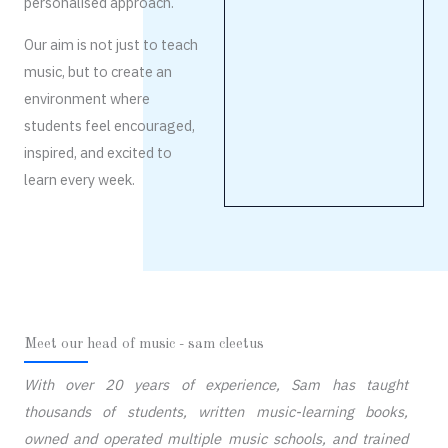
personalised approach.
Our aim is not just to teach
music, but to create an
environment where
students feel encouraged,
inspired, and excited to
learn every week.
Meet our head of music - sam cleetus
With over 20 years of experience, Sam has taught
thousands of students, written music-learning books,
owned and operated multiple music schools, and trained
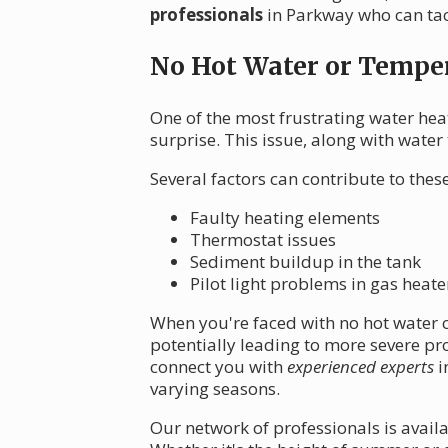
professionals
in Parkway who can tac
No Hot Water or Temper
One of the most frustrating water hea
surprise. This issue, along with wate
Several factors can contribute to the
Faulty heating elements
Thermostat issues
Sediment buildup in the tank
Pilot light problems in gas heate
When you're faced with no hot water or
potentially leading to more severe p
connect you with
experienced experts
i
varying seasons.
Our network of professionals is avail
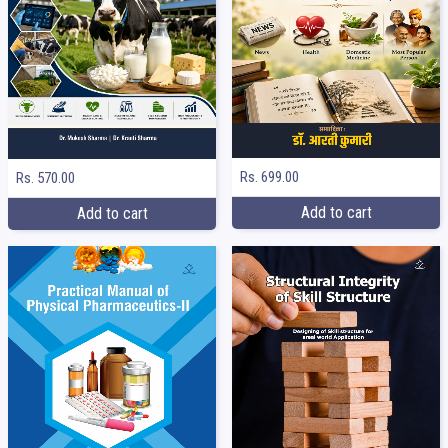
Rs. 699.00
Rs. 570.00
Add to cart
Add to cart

○ ○ ○ ○

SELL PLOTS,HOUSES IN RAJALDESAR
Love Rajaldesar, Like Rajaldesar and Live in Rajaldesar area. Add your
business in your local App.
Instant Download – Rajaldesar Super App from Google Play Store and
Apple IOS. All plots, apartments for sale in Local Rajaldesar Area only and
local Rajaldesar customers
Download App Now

○ ○ ○ ○

## Prompt
For every line of the data above that contains "students", copy that line.

## Completed exercise
students feel encouraged,
thousands of students, written music-learning books,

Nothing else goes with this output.